To be able to deploy an effective centralized logging system, a tool that can both pull data from multiple data sources and give meaning to it is required. This is the role played by Logstash — it handles the tasks of pulling and receiving the data from multiple systems, transforming it into a meaningful set of fields and eventually streaming the output to a defined destination for storage (stashing).

Sounds great, right?

Well, there was, and still is, one outstanding issue with Logstash, and that is — performance.

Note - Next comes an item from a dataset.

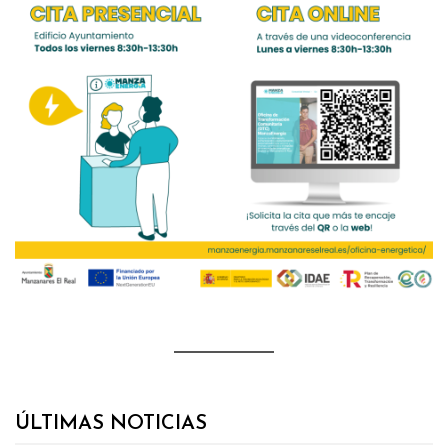
ÚLTIMAS NOTICIAS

Logstash requires JVM to run, and this dependency coupled with the implementation in Ruby became the root cause of significant memory consumption, especially when multiple pipelines and advanced filtering are involved.

tweet1

This pain point became the catalyst of change. Necessity is the mother of invention.

And Along Came Lumberjack (and later Logstash-Forwarder)

♫ I’m a lumberjack and I’m ok! I sleep when idle, then I ship logs all day! I parse your logs, I eat the JVM agent for lunch! ♫ (source based on this Monty Python skit)

There’s nothing like a logging lyric to clarify things, hey?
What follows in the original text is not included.